By Staff Reports
(DGIwire) – Cordless drills come in handy for almost every DIY and home improvement project, but users ought to know beforehand how to maximize their effectiveness. After all, to properly use a drill takes more than just fitting the bit and pulling the trigger. Here are four aspects of cordless drill operation to keep in mind:
- Forward/reverse control: This is a sliding switch that indicates and changes the direction the power drill is driving depending on which way it is pressed, according to Popular Mechanics (PM). There should be corresponding arrows on each side of the switch to help indicate direction. Setting the switch in the center position will lock the tool.
- Speed setting: Most electric drills have two or three speeds, PM Low speed/high torque is best for driving screws; medium speed/torque can be used for drilling or driving; high speed is ideal for drilling or driving fasteners. Don’t adjust the speed switch unless the tool is at a complete stop.
- Clutch adjustment: The clutch setting features a numbered dial used to set the clutch to deliver a torque range. The higher the number, PM reports, the higher the torque and the larger the fastener that can be driven. Adjust the clutch to find the sweet spot that will drive the screw to the desired depth.

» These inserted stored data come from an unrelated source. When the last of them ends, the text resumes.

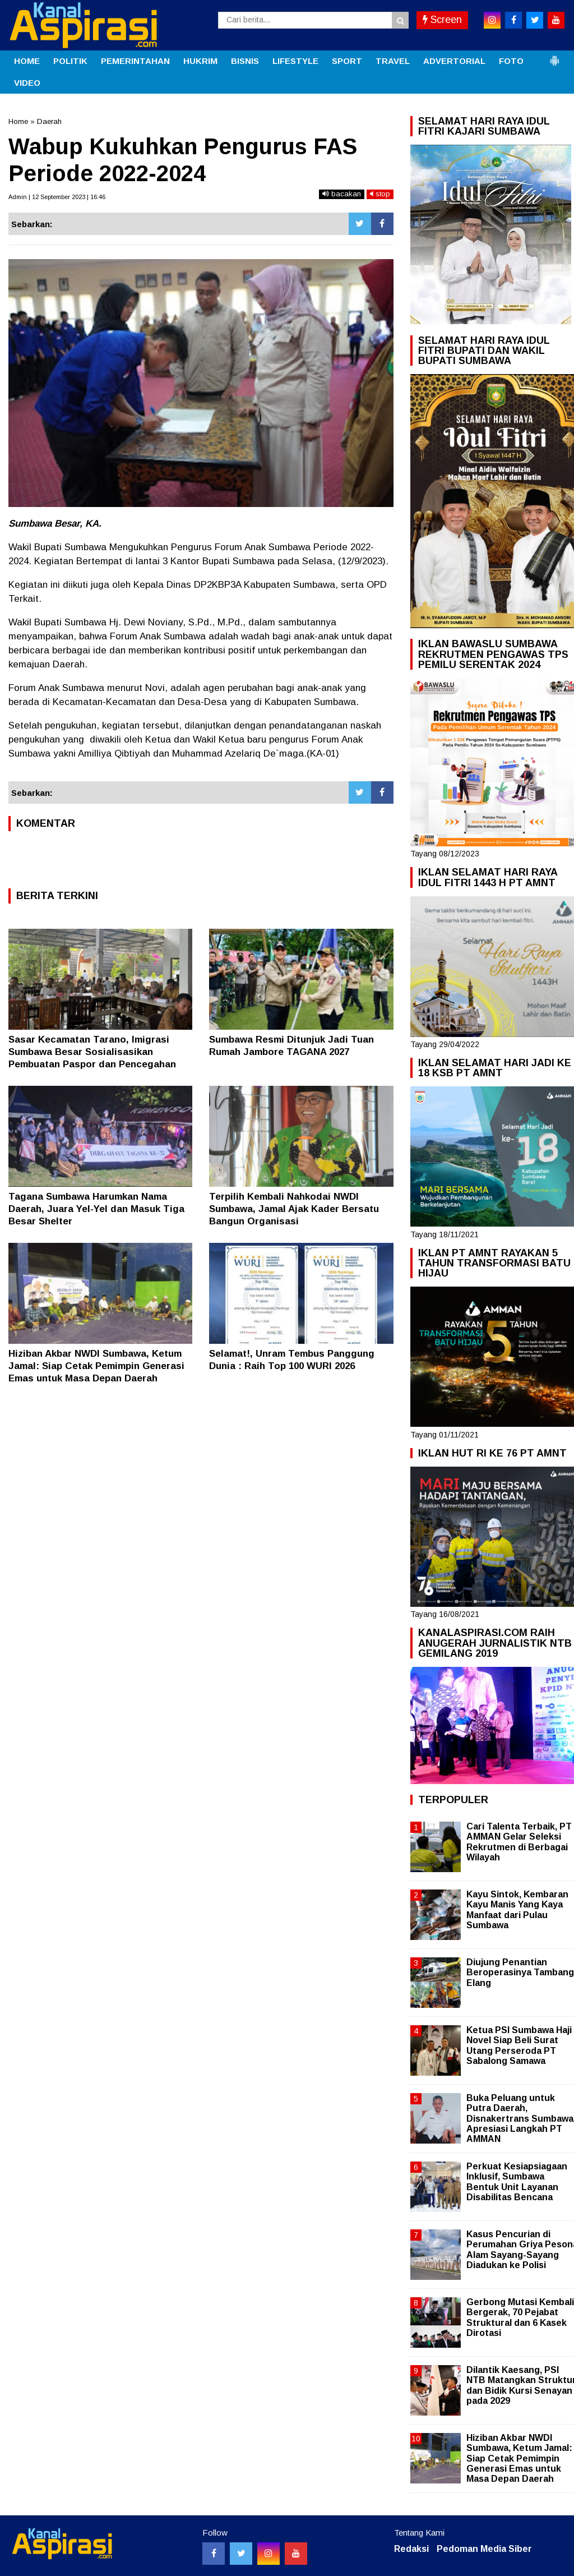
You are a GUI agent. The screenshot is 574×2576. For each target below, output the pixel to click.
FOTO (511, 61)
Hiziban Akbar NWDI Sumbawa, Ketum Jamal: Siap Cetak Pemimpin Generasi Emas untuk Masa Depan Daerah (96, 1366)
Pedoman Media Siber (484, 2549)
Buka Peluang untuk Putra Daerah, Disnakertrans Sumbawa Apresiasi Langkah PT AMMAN (519, 2118)
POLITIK (70, 61)
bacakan (341, 194)
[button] (554, 56)
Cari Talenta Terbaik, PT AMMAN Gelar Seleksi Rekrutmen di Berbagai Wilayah (519, 1842)
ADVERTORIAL (454, 61)
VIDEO (27, 82)
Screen (442, 19)
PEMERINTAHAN (135, 61)
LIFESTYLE (295, 61)
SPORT (347, 61)
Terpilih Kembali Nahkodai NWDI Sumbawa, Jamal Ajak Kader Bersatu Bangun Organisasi (294, 1209)
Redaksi (411, 2549)
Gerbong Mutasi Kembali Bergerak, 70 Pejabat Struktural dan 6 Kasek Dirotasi (520, 2317)
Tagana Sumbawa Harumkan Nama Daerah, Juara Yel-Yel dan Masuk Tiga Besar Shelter (96, 1209)
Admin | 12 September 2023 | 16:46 (56, 196)
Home (18, 121)
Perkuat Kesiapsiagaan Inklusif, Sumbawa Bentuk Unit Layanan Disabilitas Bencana (516, 2182)
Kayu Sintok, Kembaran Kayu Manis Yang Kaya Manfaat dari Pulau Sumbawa (517, 1910)
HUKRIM (200, 61)
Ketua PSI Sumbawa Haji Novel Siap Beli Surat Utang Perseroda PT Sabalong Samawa (519, 2045)
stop (380, 194)
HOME (27, 61)
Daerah (49, 121)
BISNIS (245, 61)
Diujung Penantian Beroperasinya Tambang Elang (520, 1972)
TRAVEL (393, 61)
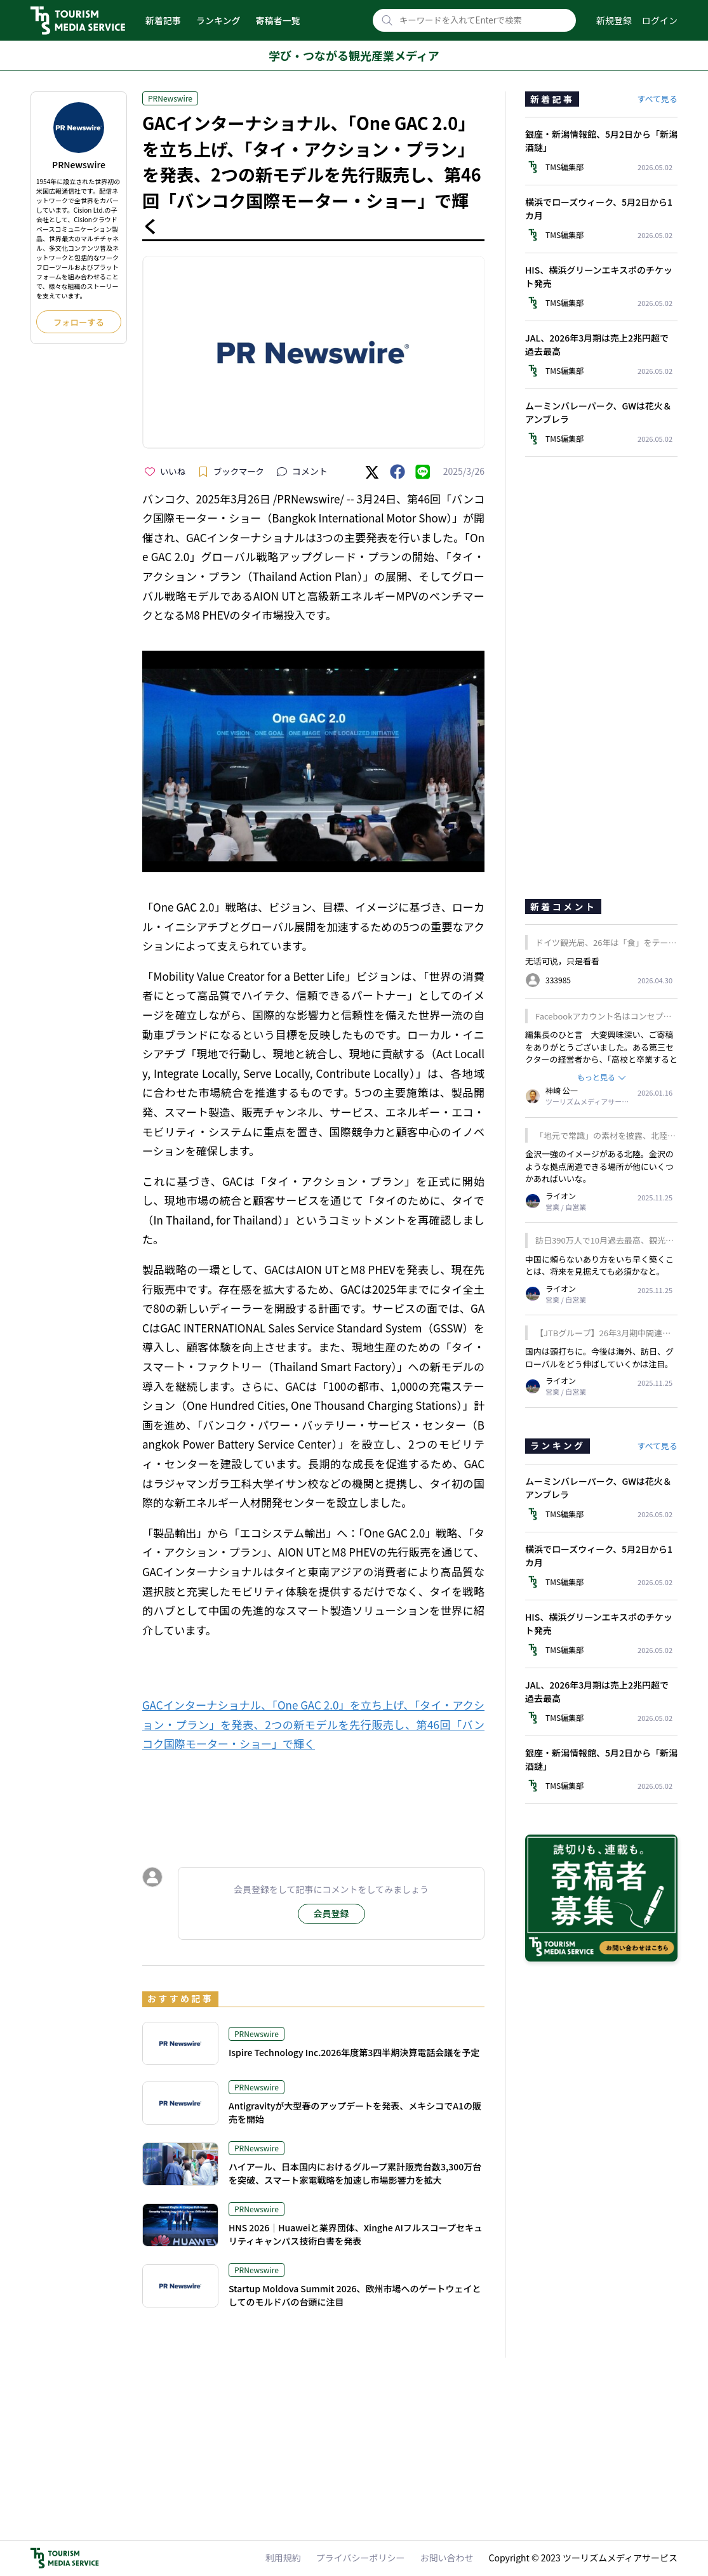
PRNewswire (170, 98)
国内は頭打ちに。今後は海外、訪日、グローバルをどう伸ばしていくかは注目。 (599, 1357)
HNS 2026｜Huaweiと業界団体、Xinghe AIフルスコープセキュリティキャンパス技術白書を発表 (356, 2234)
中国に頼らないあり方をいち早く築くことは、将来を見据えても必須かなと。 (599, 1265)
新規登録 (614, 20)
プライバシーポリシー (360, 2557)
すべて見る (657, 99)
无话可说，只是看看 (562, 961)
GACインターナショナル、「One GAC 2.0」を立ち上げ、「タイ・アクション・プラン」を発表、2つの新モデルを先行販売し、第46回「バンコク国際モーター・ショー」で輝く (313, 1724)
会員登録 (331, 1913)
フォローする (78, 322)
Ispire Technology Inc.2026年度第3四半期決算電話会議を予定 (354, 2052)
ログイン (660, 20)
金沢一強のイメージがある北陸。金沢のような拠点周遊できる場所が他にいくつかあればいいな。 (599, 1166)
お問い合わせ (447, 2557)
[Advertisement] (313, 1797)
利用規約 (283, 2557)
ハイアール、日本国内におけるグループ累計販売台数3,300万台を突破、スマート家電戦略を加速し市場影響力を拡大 (355, 2173)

- Charge indicator: Many cordless drills will have an indicator light showing how much of a charge the battery has left, notes PM. Often when a battery dies, they simply stop working with no slowdown or notice; these indicators make sure there are no surprises.
“Even with a charge indicator light, it is still a hassle to reach for a cordless drill when an urgent need pops up, only to find that it needs to be charged up for hours first,” says Stephen Voller, CEO and founder of ZapGo Ltd. “It would be much more convenient if the recharge took only a few minutes—but that’s impossible with standard Lithium-ion batteries.”
ZapGo’s Carbon-Ion™ cell (Zap&Go) is being developed as the first Carbon-Ion cell that combines the fast-charging characteristics of a supercapacitor and—within a few years—is anticipated to match the energy density of Li-ion batteries, while also being safe and recyclable. Unlike Li-ion, which works by an electrochemical reaction, Zap&Go involves storing electrons with no electrochemical reaction. This means there is nothing to get used up, so Zap&Go cells can last through many more charge and discharge cycles than Li-ion.
ZapGo’s platform technology will first be incorporated into commercialized products such as cordless power tools, robotic cleaners and electric bikes during late 2017. According to R&D Magazine, at CES 2017 in Las Vegas, the company exhibited a range of functioning products—including an 18-volt power drill—where the recharge time had been reduced from hours to less than five minutes.
“At some point in the future, DIYers will be able to focus on putting that drill to use without fretting about how long it will take to charge up,” adds Voller.